As alluded to previously on this site, the hospital knowingly has appointed a CMO whose duties and responsibilities are not listed nor defined by Henry Mayo governing documents, making us liable for sanctions from The Joint Commission (TJC) and Centers for Medicare & Medicaid Services (CMS). Not addressing recent sanctions by TJC puts the hospital at further risk, as do violation of HIPAA, “sentinel events”, and the above mentioned financial conflict of interest.

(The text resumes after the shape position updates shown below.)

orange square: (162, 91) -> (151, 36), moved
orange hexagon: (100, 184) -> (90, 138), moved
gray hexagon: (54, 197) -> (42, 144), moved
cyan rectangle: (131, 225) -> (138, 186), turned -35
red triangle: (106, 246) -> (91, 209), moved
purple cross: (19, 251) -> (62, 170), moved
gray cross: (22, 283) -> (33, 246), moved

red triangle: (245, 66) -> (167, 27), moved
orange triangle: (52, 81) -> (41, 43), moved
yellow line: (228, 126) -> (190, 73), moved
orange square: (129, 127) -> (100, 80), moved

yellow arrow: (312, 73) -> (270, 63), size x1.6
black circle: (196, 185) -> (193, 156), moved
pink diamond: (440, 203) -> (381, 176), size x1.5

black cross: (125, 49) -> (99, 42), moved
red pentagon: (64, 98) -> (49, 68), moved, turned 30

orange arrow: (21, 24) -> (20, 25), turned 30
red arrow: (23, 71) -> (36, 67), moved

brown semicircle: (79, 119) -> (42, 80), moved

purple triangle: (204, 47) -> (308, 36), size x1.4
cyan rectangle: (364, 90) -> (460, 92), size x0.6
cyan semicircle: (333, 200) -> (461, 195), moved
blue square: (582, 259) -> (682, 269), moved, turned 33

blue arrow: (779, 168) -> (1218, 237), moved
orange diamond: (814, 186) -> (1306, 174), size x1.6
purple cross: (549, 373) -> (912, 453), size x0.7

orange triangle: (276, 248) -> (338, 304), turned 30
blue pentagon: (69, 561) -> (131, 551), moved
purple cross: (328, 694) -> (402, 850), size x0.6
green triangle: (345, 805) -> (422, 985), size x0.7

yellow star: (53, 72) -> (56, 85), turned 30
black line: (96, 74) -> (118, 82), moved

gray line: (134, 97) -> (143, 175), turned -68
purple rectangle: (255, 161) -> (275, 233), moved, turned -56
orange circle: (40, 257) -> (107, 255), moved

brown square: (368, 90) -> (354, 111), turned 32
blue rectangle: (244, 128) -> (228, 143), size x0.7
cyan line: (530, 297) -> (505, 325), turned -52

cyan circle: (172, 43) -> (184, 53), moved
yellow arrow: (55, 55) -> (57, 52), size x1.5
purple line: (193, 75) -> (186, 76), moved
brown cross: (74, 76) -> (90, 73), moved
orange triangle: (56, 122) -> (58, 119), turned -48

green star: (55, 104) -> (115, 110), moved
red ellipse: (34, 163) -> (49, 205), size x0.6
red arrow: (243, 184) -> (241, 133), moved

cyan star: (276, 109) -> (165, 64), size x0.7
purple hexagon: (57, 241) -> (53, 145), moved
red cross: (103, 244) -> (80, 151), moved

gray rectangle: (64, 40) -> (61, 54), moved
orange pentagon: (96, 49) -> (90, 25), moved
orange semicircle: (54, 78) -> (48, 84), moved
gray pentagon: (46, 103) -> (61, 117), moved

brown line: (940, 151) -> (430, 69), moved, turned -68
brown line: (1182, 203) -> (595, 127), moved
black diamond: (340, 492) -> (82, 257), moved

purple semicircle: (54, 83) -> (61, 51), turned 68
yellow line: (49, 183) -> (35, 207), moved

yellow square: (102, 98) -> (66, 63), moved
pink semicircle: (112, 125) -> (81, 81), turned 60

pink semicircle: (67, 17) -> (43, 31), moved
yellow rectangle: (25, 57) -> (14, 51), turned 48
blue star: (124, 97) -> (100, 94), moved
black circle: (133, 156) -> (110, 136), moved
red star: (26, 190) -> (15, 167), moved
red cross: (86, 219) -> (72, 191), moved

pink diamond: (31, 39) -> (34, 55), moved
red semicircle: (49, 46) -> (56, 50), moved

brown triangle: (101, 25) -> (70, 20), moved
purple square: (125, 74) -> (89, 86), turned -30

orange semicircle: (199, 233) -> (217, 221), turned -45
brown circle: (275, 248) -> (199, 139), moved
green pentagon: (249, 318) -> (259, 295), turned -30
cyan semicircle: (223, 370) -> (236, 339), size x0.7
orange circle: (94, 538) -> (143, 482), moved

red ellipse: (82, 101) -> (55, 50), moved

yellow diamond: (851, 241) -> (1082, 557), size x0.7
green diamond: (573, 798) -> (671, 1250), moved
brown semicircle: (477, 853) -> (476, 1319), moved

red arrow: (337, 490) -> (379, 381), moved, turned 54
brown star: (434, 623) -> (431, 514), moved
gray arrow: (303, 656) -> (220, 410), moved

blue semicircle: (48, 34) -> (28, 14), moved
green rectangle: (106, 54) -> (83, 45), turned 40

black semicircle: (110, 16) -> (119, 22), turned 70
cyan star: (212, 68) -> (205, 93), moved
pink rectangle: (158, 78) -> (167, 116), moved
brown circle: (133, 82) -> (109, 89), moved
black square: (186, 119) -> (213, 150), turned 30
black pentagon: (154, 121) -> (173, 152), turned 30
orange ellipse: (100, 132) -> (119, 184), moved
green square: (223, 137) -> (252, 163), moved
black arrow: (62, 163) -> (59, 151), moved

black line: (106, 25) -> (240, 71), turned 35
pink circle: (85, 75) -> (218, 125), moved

The Medical Staff, some of whom are your physicians, and the MEC need your support in their efforts to maintain quality and high standards at our hospital. We must demand honesty and transparency from Henry Mayo Hospital, and not the defaming and demeaning rhetoric we’ve seen from them in the past. Should the physicians and the public not have their demands met by Roger Seaver and Board of Directors, then maybe we will get justice from the IRS, California Attorney General, CMS, and TMJ.
As contentious as this battle is, it is one we cannot afford to lose.
Gene Dorio, M.D.
Gene Dorio, M.D., is a local physician. His commentary represents his own opinions and not necessarily the views of any organization he may be affiliated with or those of the West Ranch Beacon.